When Lynesse Fourth Daughter had come asking for her help with a journey where nobody went and, after, to where nobody was currently returning from, Esha had jumped at the chance.

“I think,” she told Esha now, “that it is a good thing Nyrgoth Elder did not give my family a bell to ring, to summon him.”

“That so?”

“I think,” Lyn went on, “that if such a bell existed, I’d have rung it with all my might before my third season just to see what happened.”

*

The next morning they decamped with the dawn, ascending a mountain pass that seemed devoid of life, no song of beast, no chirr of creeping thing.

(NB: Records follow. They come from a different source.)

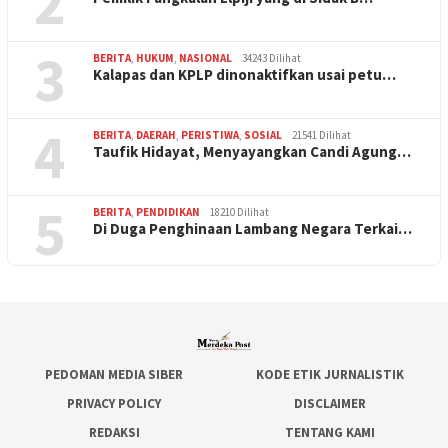
2
3
BERITA
,
HUKUM
,
NASIONAL
34243 Dilihat
Kalapas dan KPLP dinonaktifkan usai petu…
4
BERITA
,
DAERAH
,
PERISTIWA
,
SOSIAL
21541 Dilihat
Taufik Hidayat, Menyayangkan Candi Agung…
5
BERITA
,
PENDIDIKAN
18210 Dilihat
Di Duga Penghinaan Lambang Negara Terkai…
PEDOMAN MEDIA SIBER
KODE ETIK JURNALISTIK
PRIVACY POLICY
DISCLAIMER
REDAKSI
TENTANG KAMI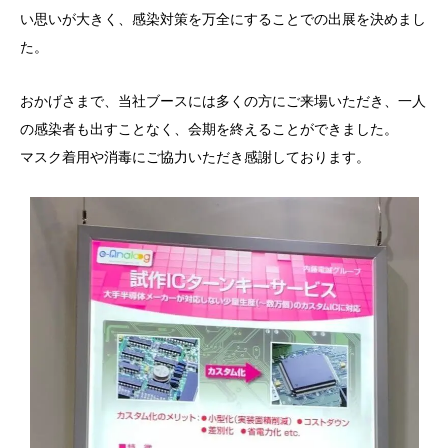
い思いが大きく、感染対策を万全にすることでの出展を決めまし
た。
おかげさまで、当社ブースには多くの方にご来場いただき、一人
の感染者も出すことなく、会期を終えることができました。
マスク着用や消毒にご協力いただき感謝しております。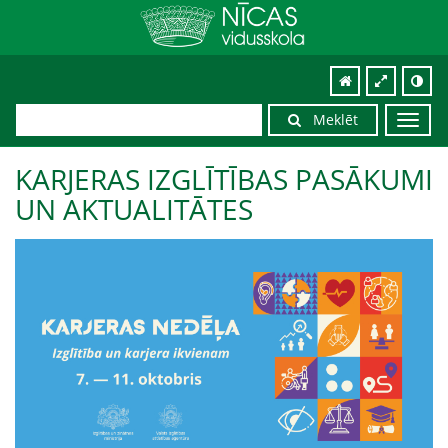
Meklēt
Toggl
navig
KARJERAS IZGLĪTĪBAS PASĀKUMI
UN AKTUALITĀTES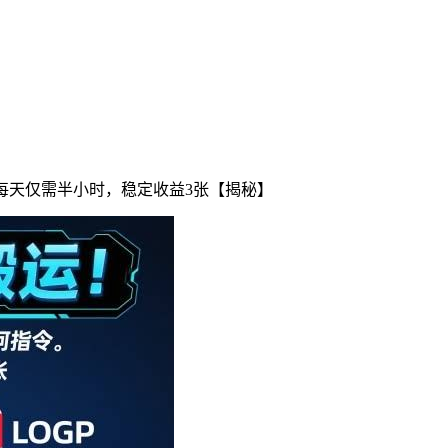
每天仅需半小时，稳定收益3张【揭秘】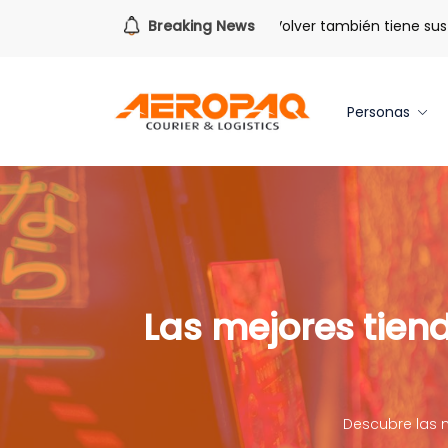
Para todo lo que viene.
Breaking News
Volver también tiene sus bene
Personas
Las mejores tien
Descubre las 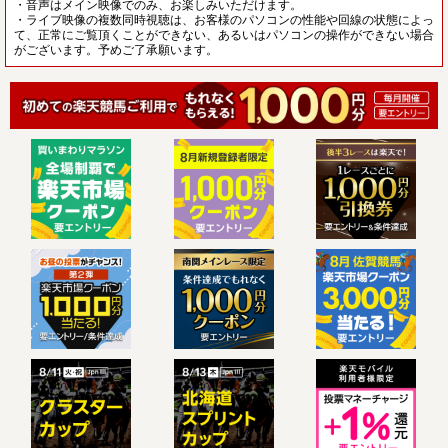
・音声はメイン映像でのみ、お楽しみいただけます。
・ライブ映像の複数同時視聴は、お客様のパソコンの性能や回線の状態によっ
て、正常にご覧頂くことができない、あるいはパソコンの操作ができない場合
がございます。予めご了承願います。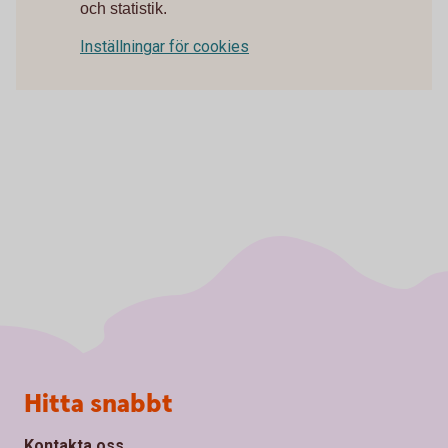
och statistik.
Inställningar för cookies
Sidfot
Hitta snabbt
Kontakta oss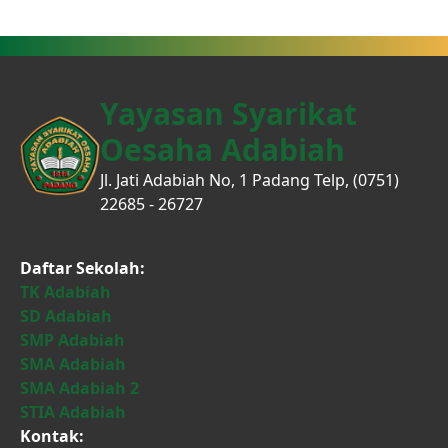
Yayasan Syarikat
Oesaha Adabiah
Jl. Jati Adabiah No, 1 Padang Telp, (0751)
22685 - 26727
Daftar Sekolah:
TK Adabiah
SD Adabiah
SMP Adabiah
SMA Adabiah
SMA Adabiah 2
STIA Adabiah
Kontak: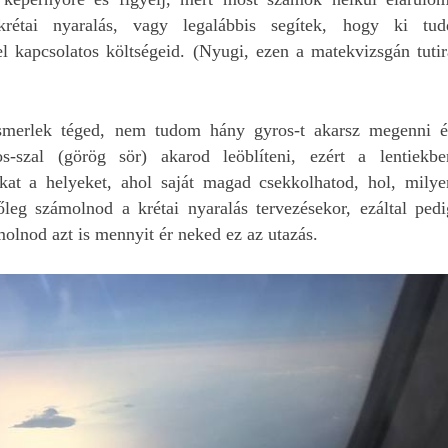
rétai nyaralás, vagy legalábbis segítek, hogy ki tud
l kapcsolatos költségeid. (Nyugi, ezen a matekvizsgán tutir
smerlek téged, nem tudom hány gyros-t akarsz megenni é
-szal (görög sör) akarod leöblíteni, ezért a lentiekbe
kat a helyeket, ahol saját magad csekkolhatod, hol, milye
őleg számolnod a krétai nyaralás tervezésekor, ezáltal pedi
olnod azt is mennyit ér neked ez az utazás.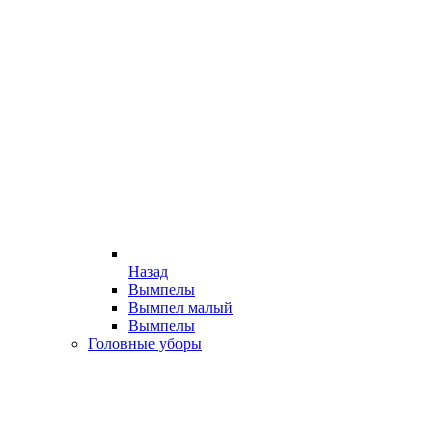
Назад
Вымпелы
Вымпел малый
Вымпелы
Головные уборы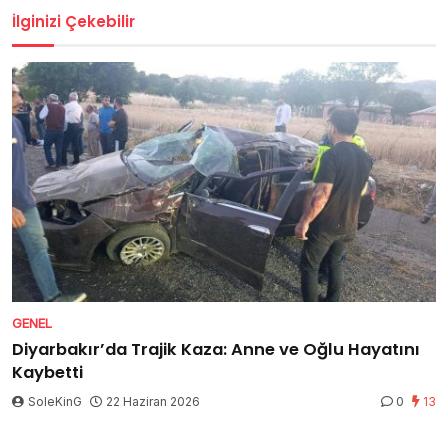
İlginizi Çekebilir
GENEL
Diyarbakır’da Trajik Kaza: Anne ve Oğlu Hayatını
Kaybetti
SoleKinG
22 Haziran 2026
0
13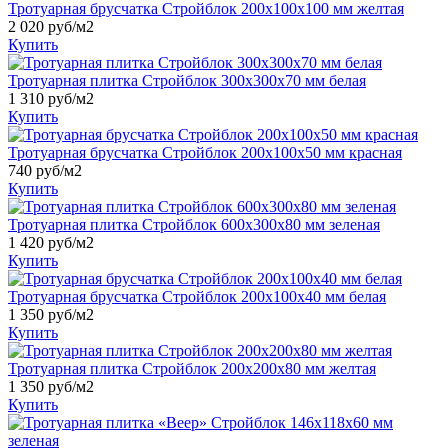
Тротуарная брусчатка Стройблок 200х100х100 мм желтая
2 020
руб/м2
Купить
Тротуарная плитка Стройблок 300х300х70 мм белая
1 310
руб/м2
Купить
Тротуарная брусчатка Стройблок 200х100х50 мм красная
740
руб/м2
Купить
Тротуарная плитка Стройблок 600x300x80 мм зеленая
1 420
руб/м2
Купить
Тротуарная брусчатка Стройблок 200х100х40 мм белая
1 350
руб/м2
Купить
Тротуарная плитка Стройблок 200х200х80 мм желтая
1 350
руб/м2
Купить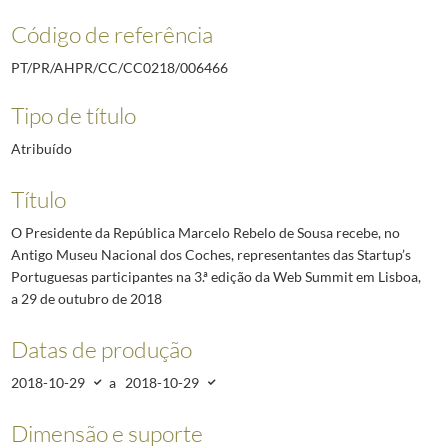
Código de referência
PT/PR/AHPR/CC/CC0218/006466
Tipo de título
Atribuído
Título
O Presidente da República Marcelo Rebelo de Sousa recebe, no
Antigo Museu Nacional dos Coches, representantes das Startup’s
Portuguesas participantes na 3.ª edição da Web Summit em Lisboa,
a 29 de outubro de 2018
Datas de produção
2018-10-29
a
2018-10-29
Dimensão e suporte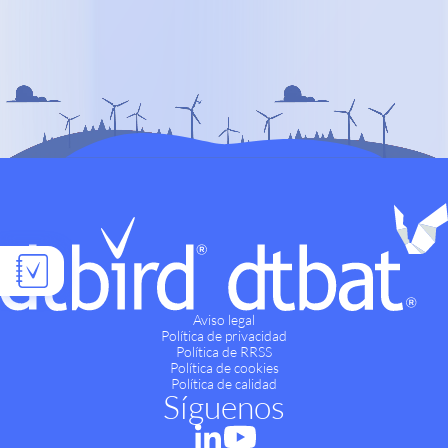
Aviso legal
Política de privacidad
Política de RRSS
Política de cookies
Política de calidad
Síguenos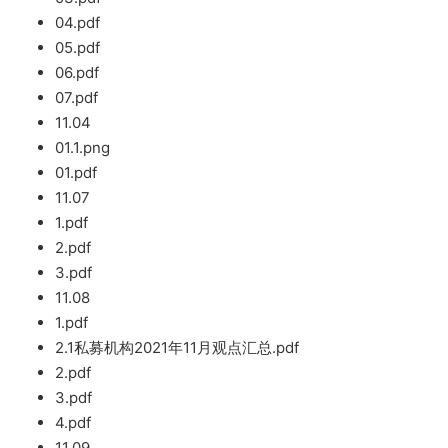
04.pdf
05.pdf
06.pdf
07.pdf
11.04
01
.1.png
01.
pdf
11.07
1.pdf
2.pdf
3.pdf
11.08
1.pdf
2.1私募机构202
1年11月观点汇总.pdf
2.pdf
3.pdf
4.pdf
11.09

The clear sky above shifted imperceptibly from beautiful to ominous, and Lynesse felt that there was some sound, too low or high for her to hear, that was nonetheless plucking at her innards, creating brief blooms of anxiety and fret that made her want to turn around and go back down. Glancing at Esha, she saw the same worry on her companion’s face.

“The Elder doesn’t much want visitors, does he?” the Free Mark said. “Doubtless he is considering some matters of philosophy and does not wish to be disturbed, by man or beast. What makes you think he’ll even open his door, let alone help?”

“The ancient compact still stands,” was Lyn’s only answer to that. She was aware that Esha probably thought it was more myth than matter, but she had grown up on the stories; they were a part of her as much as her bones and sinew. And if not now, then when?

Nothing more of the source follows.